----- DATA TO PROCESS -----
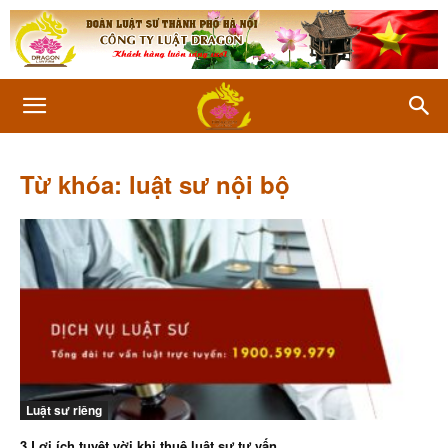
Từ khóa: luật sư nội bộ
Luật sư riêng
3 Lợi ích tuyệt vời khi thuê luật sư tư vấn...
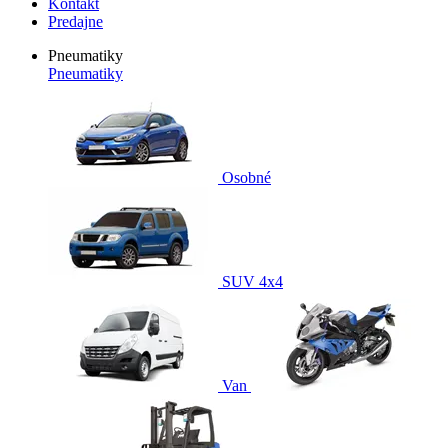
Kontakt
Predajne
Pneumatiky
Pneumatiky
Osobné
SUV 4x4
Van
-----
----- DATA TO PROCESS -----
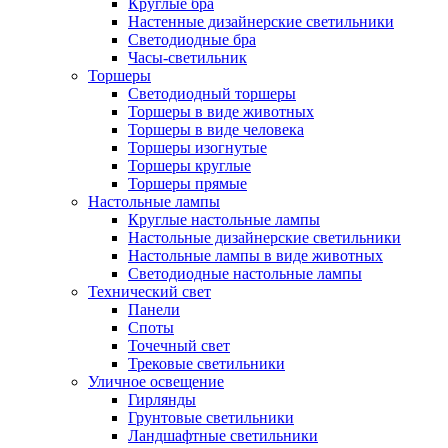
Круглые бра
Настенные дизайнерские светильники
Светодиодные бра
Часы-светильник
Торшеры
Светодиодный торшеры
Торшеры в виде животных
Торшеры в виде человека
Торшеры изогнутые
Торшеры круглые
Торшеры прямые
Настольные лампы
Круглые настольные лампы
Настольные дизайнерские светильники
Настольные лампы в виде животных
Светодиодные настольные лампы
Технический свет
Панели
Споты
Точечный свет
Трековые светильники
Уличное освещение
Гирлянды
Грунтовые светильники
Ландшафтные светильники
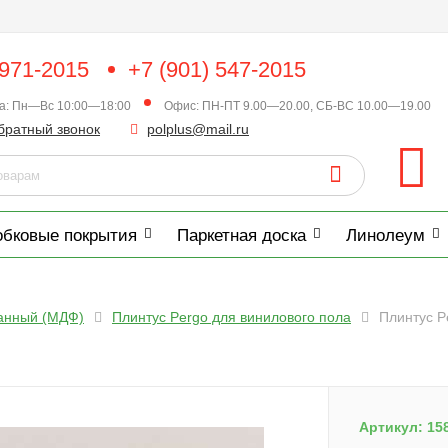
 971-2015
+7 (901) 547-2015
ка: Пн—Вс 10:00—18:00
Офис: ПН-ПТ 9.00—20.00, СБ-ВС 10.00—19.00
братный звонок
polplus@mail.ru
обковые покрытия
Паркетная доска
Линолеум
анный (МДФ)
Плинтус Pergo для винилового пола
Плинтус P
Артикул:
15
-----
----- DATA TO PROCESS -----
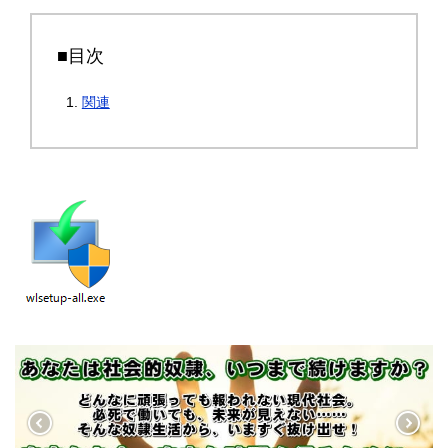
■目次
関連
-----
» **PROBLEM**
Go through the entries and copy each line holding the string "Плинтус".

» **SOLUTION TO THE PROBLEM**
Плинтус Pergo для винилового пола
Плинтус P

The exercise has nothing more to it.